### TASK OBJECTIVE
What is the number of lines in the following data that contain "네트워크에"? Answer with the number alone.

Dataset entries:
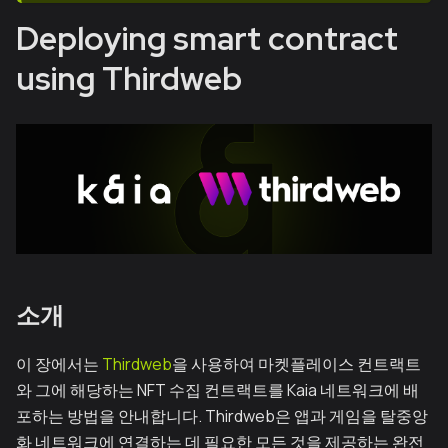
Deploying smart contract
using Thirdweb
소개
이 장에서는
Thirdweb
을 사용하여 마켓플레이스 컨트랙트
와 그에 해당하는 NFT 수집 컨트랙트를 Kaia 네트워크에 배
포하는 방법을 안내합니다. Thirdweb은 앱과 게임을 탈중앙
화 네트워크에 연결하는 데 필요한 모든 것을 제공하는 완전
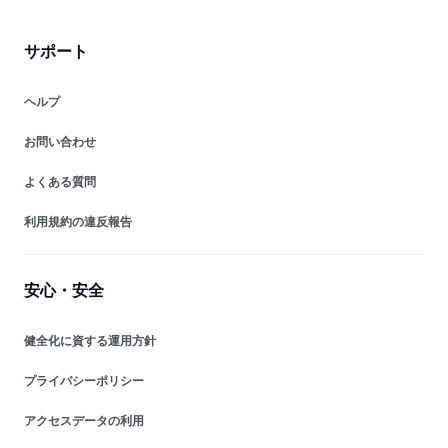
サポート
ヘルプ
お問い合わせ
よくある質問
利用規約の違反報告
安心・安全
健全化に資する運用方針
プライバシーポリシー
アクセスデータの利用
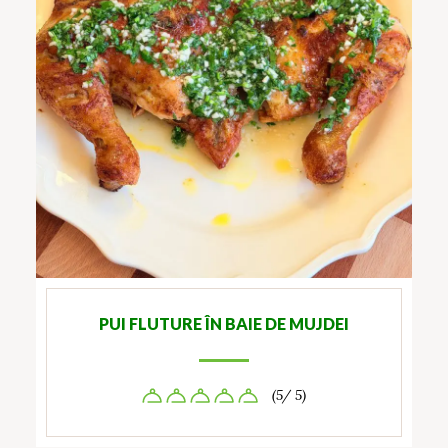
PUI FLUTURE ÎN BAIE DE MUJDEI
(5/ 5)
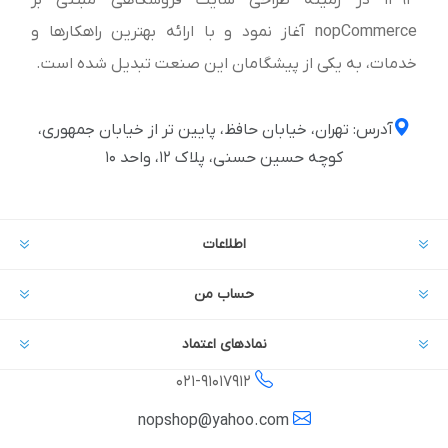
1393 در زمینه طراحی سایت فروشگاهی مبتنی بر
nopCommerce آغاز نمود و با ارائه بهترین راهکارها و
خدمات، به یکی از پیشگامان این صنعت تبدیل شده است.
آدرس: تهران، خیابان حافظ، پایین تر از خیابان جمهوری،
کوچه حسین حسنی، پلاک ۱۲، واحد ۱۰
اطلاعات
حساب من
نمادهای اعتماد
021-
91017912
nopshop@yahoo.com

### ANSWER SPACE
2